'''

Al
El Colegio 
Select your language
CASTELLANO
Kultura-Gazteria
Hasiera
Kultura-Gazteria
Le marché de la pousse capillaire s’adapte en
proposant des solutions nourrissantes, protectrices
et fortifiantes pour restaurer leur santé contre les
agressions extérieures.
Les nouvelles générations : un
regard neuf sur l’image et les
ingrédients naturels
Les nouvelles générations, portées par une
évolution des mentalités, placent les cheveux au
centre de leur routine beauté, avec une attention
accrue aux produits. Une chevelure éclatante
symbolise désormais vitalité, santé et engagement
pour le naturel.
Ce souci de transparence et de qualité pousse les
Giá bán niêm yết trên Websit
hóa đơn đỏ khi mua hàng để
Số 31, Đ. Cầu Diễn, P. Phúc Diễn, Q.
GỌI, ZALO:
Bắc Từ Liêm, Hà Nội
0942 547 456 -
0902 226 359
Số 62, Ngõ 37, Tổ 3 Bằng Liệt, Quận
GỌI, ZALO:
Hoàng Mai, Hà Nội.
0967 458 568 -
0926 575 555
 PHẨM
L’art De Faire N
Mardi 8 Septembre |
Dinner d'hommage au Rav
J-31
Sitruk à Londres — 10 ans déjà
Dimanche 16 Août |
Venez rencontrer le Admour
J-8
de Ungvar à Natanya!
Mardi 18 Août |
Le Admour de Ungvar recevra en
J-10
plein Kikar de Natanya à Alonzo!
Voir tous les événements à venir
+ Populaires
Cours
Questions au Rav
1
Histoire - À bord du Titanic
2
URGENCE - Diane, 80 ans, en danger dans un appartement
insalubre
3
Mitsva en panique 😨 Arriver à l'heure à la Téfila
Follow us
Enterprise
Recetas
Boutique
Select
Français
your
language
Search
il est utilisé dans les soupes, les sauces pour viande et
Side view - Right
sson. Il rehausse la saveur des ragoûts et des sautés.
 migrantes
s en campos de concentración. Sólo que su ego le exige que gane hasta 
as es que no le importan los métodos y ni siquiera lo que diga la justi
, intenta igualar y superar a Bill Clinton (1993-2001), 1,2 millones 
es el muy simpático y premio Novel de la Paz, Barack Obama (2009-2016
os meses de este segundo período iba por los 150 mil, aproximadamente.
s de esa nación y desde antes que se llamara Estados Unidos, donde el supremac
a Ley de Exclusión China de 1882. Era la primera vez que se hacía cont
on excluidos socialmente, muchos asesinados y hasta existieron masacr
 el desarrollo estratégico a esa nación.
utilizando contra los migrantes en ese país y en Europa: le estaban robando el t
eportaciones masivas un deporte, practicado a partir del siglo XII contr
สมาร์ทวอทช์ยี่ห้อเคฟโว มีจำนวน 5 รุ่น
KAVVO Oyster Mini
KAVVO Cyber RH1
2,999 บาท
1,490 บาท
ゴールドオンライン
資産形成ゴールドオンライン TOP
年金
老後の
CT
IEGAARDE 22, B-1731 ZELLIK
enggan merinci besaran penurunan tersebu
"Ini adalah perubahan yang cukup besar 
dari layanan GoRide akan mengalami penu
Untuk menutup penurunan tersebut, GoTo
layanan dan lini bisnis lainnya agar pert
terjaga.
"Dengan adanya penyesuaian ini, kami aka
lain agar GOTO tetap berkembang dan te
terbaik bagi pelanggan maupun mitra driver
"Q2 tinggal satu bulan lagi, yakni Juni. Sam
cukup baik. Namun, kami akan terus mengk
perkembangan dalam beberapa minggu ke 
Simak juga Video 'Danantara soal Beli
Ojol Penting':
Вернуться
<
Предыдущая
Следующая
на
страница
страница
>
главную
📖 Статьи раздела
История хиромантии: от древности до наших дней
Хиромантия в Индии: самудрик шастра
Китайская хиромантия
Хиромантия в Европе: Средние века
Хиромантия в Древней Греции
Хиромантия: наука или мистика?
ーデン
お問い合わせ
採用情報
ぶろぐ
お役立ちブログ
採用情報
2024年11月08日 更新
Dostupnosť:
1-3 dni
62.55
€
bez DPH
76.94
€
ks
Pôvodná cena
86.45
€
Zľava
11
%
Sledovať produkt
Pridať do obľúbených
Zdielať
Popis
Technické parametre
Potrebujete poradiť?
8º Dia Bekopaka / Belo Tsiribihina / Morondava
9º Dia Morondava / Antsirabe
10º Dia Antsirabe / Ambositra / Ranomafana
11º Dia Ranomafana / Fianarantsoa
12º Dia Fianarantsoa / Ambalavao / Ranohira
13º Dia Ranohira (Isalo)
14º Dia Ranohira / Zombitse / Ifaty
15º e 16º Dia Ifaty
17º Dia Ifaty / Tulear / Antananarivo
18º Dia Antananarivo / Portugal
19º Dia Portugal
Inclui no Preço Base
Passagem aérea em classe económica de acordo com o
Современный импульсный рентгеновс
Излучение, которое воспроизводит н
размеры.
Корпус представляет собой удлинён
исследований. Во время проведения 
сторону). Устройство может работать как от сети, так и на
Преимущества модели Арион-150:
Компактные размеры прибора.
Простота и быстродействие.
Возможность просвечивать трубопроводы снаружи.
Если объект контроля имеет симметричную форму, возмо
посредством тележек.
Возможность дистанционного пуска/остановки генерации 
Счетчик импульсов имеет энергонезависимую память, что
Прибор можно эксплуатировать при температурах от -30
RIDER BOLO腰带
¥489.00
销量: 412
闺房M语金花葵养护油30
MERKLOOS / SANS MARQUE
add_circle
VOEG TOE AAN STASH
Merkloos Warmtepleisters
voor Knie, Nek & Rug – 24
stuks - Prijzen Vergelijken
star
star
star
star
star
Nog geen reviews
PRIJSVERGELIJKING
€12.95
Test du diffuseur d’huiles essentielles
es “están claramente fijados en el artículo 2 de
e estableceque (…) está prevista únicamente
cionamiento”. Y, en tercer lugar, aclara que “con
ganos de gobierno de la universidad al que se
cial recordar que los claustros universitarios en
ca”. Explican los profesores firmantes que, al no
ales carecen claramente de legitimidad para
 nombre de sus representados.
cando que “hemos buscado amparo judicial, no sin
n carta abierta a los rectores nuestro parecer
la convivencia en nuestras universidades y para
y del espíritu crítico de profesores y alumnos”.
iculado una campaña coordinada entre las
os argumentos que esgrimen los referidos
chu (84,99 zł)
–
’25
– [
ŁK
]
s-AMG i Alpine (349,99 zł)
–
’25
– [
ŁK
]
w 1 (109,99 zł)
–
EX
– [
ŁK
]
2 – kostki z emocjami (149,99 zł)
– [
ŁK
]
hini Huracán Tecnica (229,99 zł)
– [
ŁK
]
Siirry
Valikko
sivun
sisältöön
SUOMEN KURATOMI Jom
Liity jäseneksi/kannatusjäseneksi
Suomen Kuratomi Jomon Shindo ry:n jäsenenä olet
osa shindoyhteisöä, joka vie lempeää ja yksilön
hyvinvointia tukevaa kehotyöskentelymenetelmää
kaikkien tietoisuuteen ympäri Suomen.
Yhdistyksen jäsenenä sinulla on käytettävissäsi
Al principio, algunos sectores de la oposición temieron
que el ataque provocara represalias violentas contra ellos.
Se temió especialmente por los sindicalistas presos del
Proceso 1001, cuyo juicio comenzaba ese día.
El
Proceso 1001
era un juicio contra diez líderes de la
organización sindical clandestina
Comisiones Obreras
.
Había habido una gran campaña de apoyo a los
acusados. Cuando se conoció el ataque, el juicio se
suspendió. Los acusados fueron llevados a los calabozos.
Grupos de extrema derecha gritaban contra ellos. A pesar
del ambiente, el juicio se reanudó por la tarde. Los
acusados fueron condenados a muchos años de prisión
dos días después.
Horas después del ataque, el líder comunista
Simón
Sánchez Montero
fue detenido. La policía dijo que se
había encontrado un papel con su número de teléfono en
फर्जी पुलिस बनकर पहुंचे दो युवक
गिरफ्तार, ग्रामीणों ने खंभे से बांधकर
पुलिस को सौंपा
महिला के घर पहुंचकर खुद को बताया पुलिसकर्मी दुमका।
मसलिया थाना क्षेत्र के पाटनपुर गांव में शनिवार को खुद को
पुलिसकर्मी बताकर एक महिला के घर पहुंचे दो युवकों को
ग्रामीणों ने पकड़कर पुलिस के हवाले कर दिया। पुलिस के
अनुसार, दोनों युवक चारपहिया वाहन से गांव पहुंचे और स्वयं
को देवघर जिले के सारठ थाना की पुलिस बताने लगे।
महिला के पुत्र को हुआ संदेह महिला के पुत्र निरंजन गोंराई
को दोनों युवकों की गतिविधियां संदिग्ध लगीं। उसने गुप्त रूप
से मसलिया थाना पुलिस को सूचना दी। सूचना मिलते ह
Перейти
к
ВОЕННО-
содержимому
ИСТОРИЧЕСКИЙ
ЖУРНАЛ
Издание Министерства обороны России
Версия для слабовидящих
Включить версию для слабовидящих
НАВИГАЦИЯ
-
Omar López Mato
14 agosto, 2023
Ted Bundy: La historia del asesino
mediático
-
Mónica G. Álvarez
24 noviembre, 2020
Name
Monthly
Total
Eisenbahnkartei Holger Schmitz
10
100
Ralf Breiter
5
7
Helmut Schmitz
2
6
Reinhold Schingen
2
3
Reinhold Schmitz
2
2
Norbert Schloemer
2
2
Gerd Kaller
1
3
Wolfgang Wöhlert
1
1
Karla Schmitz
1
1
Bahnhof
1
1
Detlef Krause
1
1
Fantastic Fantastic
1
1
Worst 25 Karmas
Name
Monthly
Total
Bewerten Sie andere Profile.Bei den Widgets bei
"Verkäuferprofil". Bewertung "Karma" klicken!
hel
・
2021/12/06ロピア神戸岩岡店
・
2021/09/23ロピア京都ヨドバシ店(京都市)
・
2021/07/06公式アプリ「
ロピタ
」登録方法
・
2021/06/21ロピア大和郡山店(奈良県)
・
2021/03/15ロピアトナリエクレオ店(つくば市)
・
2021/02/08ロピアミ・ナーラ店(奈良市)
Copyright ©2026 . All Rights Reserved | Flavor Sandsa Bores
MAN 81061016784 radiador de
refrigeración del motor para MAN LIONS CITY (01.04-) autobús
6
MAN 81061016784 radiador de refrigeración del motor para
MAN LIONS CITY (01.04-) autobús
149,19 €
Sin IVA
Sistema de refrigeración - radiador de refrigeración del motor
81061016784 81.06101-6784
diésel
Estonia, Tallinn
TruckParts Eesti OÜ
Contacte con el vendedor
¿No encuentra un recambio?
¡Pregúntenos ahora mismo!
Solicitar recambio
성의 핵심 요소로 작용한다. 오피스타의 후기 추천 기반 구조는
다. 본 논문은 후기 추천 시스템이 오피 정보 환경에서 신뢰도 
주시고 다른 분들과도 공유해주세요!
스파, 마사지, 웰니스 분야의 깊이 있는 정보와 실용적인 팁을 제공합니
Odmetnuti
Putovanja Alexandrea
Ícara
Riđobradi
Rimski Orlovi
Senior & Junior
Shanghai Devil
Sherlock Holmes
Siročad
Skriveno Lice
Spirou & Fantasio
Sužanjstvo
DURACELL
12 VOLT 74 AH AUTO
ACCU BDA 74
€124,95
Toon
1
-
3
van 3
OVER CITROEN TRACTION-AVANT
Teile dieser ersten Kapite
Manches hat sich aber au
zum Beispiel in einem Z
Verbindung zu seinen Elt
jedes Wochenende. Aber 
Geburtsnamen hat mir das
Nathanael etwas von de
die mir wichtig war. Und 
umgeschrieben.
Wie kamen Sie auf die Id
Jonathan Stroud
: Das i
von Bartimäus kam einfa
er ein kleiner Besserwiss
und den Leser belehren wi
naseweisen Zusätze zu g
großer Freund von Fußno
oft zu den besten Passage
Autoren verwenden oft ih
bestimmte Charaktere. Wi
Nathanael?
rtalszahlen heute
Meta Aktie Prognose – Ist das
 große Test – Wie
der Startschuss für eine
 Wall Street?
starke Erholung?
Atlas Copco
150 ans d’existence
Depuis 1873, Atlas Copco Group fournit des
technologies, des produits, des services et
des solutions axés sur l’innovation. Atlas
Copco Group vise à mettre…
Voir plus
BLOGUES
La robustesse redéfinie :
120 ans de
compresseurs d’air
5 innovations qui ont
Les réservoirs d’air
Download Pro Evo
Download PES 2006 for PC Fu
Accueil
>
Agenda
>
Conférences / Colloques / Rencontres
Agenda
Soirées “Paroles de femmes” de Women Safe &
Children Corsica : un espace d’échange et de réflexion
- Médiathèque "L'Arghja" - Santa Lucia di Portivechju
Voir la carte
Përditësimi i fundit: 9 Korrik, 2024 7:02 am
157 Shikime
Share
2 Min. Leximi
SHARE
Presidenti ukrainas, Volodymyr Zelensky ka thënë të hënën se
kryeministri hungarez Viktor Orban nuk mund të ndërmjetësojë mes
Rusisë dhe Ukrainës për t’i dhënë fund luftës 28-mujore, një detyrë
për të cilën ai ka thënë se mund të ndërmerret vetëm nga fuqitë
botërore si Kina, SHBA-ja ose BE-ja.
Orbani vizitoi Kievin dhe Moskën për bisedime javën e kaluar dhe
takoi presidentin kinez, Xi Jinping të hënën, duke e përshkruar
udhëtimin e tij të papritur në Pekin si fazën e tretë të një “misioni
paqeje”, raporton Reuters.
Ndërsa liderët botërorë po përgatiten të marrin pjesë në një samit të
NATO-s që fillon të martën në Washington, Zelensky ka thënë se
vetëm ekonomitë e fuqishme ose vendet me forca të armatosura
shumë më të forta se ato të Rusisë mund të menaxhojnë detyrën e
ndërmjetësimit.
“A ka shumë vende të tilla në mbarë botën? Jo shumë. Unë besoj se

'''

YOUR TASK:
What is the number of lines in the records above that include the word "Antsirabe"? Reply with that number and nothing more.

SOLUTION TO THIS TASK:
2